◆ WORK INSTRUCTIONS
In the data below, locate the line containing "APR 19, 2025" and the line containing "The wonder of", then retype both and everything between them exactly. Pictures are not part of the copy.

[[ DATASET, beginning ]]

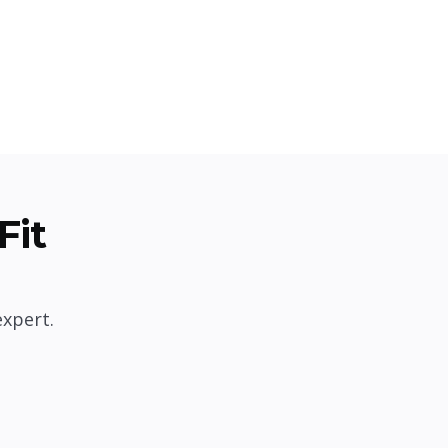
Fit
expert.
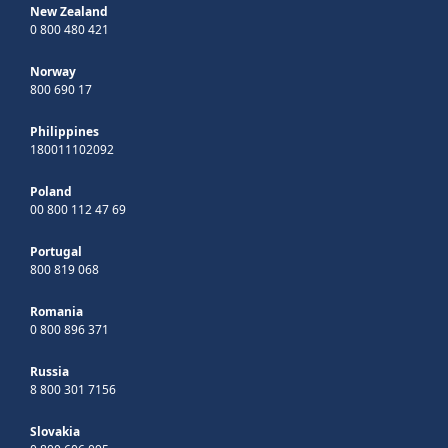
New Zealand
0 800 480 421
Norway
800 690 17
Philippines
180011102092
Poland
00 800 112 47 69
Portugal
800 819 068
Romania
0 800 896 371
Russia
8 800 301 7156
Slovakia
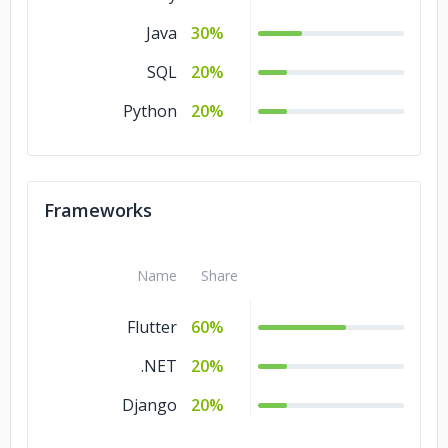
Java
30%
SQL
20%
Python
20%
Frameworks
Name
Share
Flutter
60%
.NET
20%
Django
20%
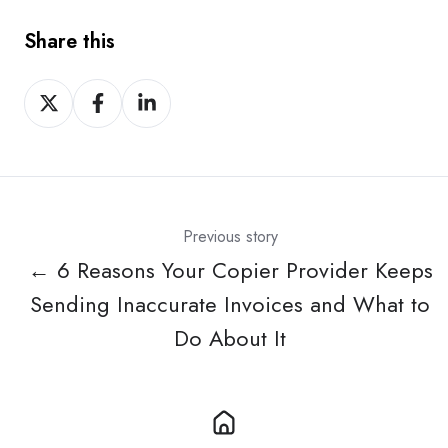
Share this
Share
Share
Share
on
on
on
X
Facebook
LinkedIn
Previous story
← 6 Reasons Your Copier Provider Keeps
Sending Inaccurate Invoices and What to
Do About It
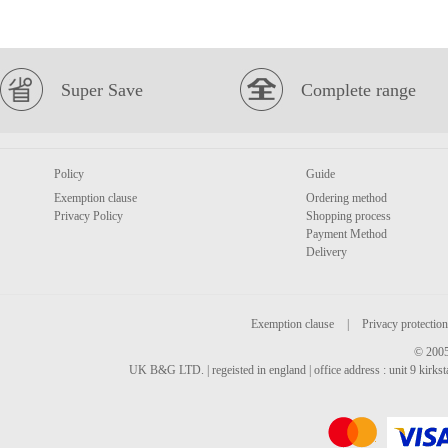
Super Save
Complete range
Policy
Guide
Exemption clause
Ordering method
Privacy Policy
Shopping process
Payment Method
Delivery
Exemption clause
|
Privacy protection
© 2005
UK B&G LTD. | regeisted in england | office address : unit 9 kirks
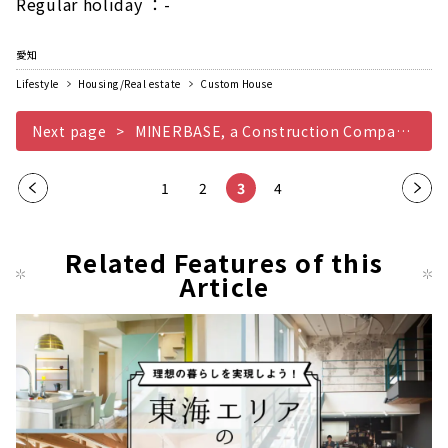
Regular holiday ：-
愛知
Lifestyle
Housing/Real estate
Custom House
Next page
MINERBASE, a Construction Company that Teaches you the Joy of Life
Pre
1
2
3
4
Nex
vio
t
us
pag
Related Features of this
pag
Article
e
e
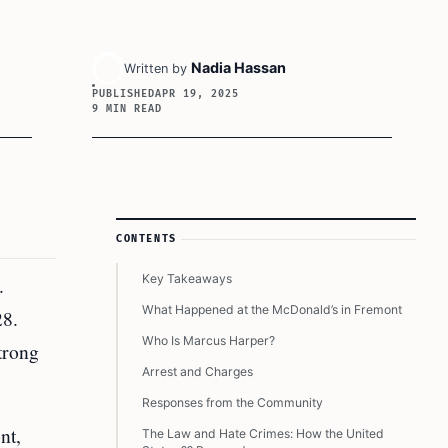
Nadia Hassan
Written by
PUBLISHED
APR 19, 2025
9 MIN READ
Article Sidebar
CONTENTS
Key Takeaways
.
What Happened at the McDonald’s in Fremont
28.
Who Is Marcus Harper?
trong
Arrest and Charges
Responses from the Community
nt,
The Law and Hate Crimes: How the United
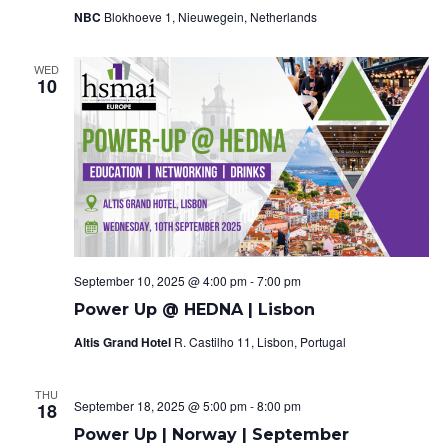
V
s
NBC
Blokhoeve 1, Nieuwegein, Netherlands
i
S
e
WED
10
e
w
a
s
r
N
c
a
h
v
a
i
September 10, 2025 @ 4:00 pm
-
7:00 pm
Power Up @ HEDNA | Lisbon
g
n
Altis Grand Hotel
R. Castilho 11, Lisbon, Portugal
a
d
t
THU
V
September 18, 2025 @ 5:00 pm
-
8:00 pm
18
i
Power Up | Norway | September
i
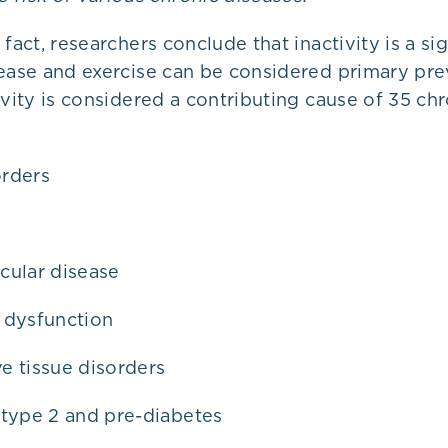
 fact, researchers conclude that inactivity is a si
sease and exercise can be considered primary pr
ivity is considered a contributing cause of 35 ch
rders
cular disease
 dysfunction
e tissue disorders
 type 2 and pre-diabetes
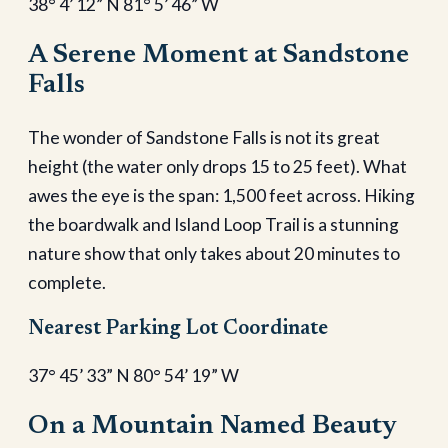
38° 4’ 12” N 81° 5’ 46” W
A Serene Moment at Sandstone
Falls
The wonder of Sandstone Falls is not its great
height (the water only drops 15 to 25 feet). What
awes the eye is the span: 1,500 feet across. Hiking
the boardwalk and Island Loop Trail is a stunning
nature show that only takes about 20 minutes to
complete.
Nearest Parking Lot Coordinate
37° 45’ 33” N 80° 54’ 19” W
On a Mountain Named Beauty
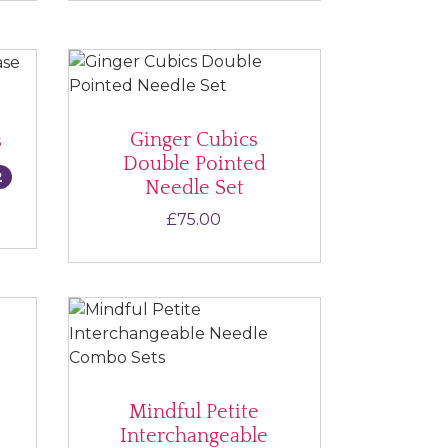
Ginger Cubics
s
Double Pointed
2
Needle Set
ce range: £55.00 through £75.00
£
75.00
Mindful Petite
Interchangeable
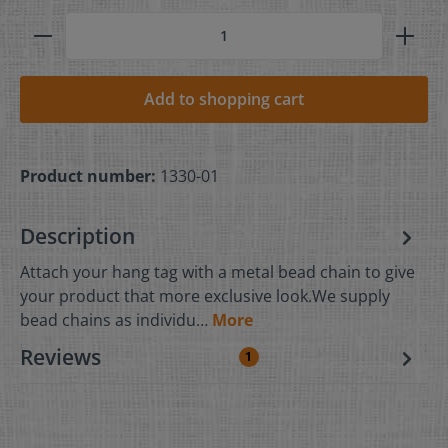
Add to shopping cart
Product number:
1330-01
Description
Attach your hang tag with a metal bead chain to give
your product that more exclusive look.We supply
bead chains as individu…
More
Reviews
1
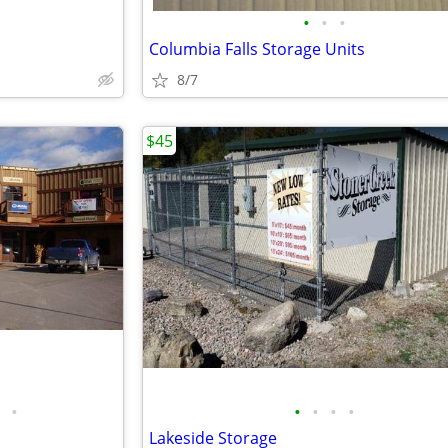
•
•
•
Columbia Falls Storage Units
8/7
$45
•
•
•
•
•
Lakeside Storage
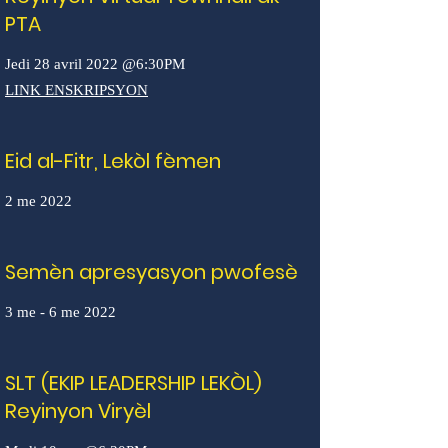
PTA
Jedi 28 avril 2022 @6:30PM
LINK ENSKRIPSYON
Eid al-Fitr, Lekòl fèmen
2 me 2022
Semèn apresyasyon pwofesè
3 me - 6 me 2022
SLT (EKIP LEADERSHIP LEKÒL)
Reyinyon Viryèl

[[ DATASET, end ]]

◆ ANSWER BOX
APR 19, 2025
9 MIN READ
Article Sidebar
CONTENTS
Key Takeaways
.
What Happened at the McDonald’s in Fremont
28.
Who Is Marcus Harper?
trong
Arrest and Charges
Responses from the Community
nt,
The Law and Hate Crimes: How the United
V
s
NBC
Blokhoeve 1, Nieuwegein, Netherlands
i
S
e
WED
10
e
w
a
s
r
N
c
a
h
v
a
i
September 10, 2025 @ 4:00 pm
-
7:00 pm
Power Up @ HEDNA | Lisbon
g
n
Altis Grand Hotel
R. Castilho 11, Lisbon, Portugal
a
d
t
THU
V
September 18, 2025 @ 5:00 pm
-
8:00 pm
18
i
Power Up | Norway | September
i
 fact, researchers conclude that inactivity is a si
sease and exercise can be considered primary pr
ivity is considered a contributing cause of 35 ch
rders
cular disease
 dysfunction
e tissue disorders
 type 2 and pre-diabetes
38° 4’ 12” N 81° 5’ 46” W
A Serene Moment at Sandstone
Falls
The wonder of Sandstone Falls is not its great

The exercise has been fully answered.